A busca pela melhoria da competitividade, que passa pela sustentabilidade,
além do fomento ao empreendedorismo, é a nossa
missão. Do mesmo modo que há alguns setores dinâmicos
e avançados no agronegócio, como o complexo soja,
carnes e etanol, há outros que precisam da inovação
e da tecnologia para melhorar a qualidade de seus produtos e
processos, aumentar a produtividade ou a diferenciação,
dependendo do caso e, sobretudo, aumentar a renda do produtor
rural integrante de nossos projetos (são mais de 600)
e parcerias.
Rural - E por qual motivo nos últimos anos o setor
agropecuário despertou para ações junto
com o Sebrae?
Santos - O Sebrae iniciou seu apoio ao setor em meados dos
anos 90, quando se verificou a grande capacidade do mundo rural
em gerar ocupação, renda e riqueza e aliado a
isso, a grande lacuna existente entre os setores dinâmicos
e os pequenos negócios e a agricultura familiar. Para
entrar em contato com o Sebrae basta telefonar para nossa central
de relacionamento - 0800 570 0800 - ou recorrer a um dos quase
800 pontos de atendimento instalados em todo o país.

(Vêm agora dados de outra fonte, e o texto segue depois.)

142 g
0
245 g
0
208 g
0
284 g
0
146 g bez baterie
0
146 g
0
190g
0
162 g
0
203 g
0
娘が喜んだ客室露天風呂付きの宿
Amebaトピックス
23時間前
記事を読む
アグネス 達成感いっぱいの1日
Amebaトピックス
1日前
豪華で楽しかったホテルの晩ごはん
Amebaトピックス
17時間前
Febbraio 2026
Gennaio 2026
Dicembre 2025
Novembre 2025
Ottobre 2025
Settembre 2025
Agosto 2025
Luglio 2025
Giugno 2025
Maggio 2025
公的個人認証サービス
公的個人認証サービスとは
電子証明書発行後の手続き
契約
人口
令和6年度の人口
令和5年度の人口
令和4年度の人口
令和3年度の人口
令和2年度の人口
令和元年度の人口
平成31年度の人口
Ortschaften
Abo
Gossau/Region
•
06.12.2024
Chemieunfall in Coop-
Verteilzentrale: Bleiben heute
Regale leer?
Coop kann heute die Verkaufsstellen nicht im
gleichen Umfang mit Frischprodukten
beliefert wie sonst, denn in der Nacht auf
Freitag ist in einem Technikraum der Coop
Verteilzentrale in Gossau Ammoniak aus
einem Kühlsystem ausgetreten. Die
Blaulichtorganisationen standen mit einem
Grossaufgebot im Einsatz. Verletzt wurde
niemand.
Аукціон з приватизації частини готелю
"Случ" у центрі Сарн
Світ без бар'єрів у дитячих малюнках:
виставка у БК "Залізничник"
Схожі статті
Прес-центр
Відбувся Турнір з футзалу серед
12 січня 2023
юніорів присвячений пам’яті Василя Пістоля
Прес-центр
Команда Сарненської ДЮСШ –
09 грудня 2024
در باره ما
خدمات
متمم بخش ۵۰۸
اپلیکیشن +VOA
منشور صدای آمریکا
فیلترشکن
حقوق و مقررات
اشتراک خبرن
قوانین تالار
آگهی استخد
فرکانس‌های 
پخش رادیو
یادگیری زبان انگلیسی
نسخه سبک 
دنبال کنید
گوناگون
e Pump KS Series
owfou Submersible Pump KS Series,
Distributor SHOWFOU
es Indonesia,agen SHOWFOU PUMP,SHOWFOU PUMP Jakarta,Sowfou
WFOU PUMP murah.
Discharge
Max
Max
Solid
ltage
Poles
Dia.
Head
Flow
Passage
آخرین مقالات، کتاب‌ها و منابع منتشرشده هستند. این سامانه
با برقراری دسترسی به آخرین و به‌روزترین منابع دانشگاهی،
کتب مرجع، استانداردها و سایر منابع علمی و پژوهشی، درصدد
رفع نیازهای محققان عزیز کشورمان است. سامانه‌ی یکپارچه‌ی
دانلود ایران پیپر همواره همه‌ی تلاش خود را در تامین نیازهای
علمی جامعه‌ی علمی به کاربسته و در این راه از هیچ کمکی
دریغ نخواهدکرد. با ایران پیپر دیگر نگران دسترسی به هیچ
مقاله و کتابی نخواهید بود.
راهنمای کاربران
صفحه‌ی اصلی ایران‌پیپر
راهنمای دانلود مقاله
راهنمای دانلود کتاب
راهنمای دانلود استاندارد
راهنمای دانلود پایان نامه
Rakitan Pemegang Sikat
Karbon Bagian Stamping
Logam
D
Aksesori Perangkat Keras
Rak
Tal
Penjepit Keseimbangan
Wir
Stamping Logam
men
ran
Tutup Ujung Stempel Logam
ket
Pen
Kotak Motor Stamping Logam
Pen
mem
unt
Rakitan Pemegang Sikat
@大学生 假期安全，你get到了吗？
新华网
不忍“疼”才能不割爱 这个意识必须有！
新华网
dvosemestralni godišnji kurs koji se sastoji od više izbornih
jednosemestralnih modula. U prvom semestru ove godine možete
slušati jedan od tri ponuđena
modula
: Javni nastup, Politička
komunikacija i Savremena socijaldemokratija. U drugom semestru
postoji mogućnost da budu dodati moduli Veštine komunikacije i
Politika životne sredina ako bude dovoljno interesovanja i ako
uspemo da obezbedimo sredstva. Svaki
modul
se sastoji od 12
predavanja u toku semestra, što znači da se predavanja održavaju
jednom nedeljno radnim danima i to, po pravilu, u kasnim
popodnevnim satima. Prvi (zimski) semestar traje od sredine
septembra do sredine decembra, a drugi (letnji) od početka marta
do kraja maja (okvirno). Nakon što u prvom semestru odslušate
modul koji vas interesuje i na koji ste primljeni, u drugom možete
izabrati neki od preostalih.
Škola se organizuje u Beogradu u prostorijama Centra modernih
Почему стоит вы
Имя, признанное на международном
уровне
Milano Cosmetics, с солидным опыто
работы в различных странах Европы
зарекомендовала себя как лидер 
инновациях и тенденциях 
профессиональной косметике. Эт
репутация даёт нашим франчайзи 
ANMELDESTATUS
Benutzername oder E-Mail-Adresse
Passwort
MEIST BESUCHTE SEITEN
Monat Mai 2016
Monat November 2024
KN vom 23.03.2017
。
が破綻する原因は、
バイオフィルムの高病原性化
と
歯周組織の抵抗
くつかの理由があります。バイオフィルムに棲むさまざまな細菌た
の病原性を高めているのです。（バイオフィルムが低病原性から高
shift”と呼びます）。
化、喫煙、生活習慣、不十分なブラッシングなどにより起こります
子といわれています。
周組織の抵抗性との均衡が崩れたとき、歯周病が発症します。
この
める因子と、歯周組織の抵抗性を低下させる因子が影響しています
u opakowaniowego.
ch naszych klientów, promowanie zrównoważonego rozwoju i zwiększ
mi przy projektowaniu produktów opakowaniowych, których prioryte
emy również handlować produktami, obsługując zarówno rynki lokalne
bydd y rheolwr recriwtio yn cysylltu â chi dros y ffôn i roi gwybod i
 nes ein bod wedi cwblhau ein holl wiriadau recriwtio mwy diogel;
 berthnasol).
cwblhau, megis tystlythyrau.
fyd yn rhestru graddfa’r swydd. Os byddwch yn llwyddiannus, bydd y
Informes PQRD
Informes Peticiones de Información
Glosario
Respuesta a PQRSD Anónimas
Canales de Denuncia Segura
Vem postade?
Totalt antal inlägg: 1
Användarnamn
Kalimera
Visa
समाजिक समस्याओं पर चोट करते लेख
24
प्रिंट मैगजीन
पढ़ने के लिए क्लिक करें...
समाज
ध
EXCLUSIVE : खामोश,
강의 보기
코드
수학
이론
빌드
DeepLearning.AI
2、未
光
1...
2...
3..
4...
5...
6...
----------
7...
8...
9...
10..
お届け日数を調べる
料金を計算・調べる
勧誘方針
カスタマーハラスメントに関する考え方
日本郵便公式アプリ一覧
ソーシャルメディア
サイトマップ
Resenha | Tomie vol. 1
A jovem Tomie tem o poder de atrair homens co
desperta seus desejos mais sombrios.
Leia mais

Rural - Em uma entrevista realizada em outubro passado, a
entidade mencionou que em 2012, devem ser formalizados mais
700 mil trabalhadores e, até 2014, o número pode
chegar a 4 milhões. Quais são os números
destinados ao agronegócio?
Santos - A formalização de trabalhadores autônomos,
que obtém CNPJ e direitos previdenciários, como
aposentadoria, de forma simples, rápida - via internet
- a um custo mensal relativamente baixo é uma iniciativa
de grande impacto socioeconômico. Começamos 2011
com quase 800 mil empreendedores formalizados e chegamos ao
final do ano com mais de 1,8 milhão. O mundo rural, porém,
é um pouco diferente em função da questão
do CNPJ - alguns estados exigem do agricultor familiar, da parcela
de povos e comunidades tradicionais (índios, ribeirinhos
e quilombolas entre outros) e do pescador, que possui um registro
próprio, diferente da inscrição do produtor
rural, documento mais usual em praticamente todo o país.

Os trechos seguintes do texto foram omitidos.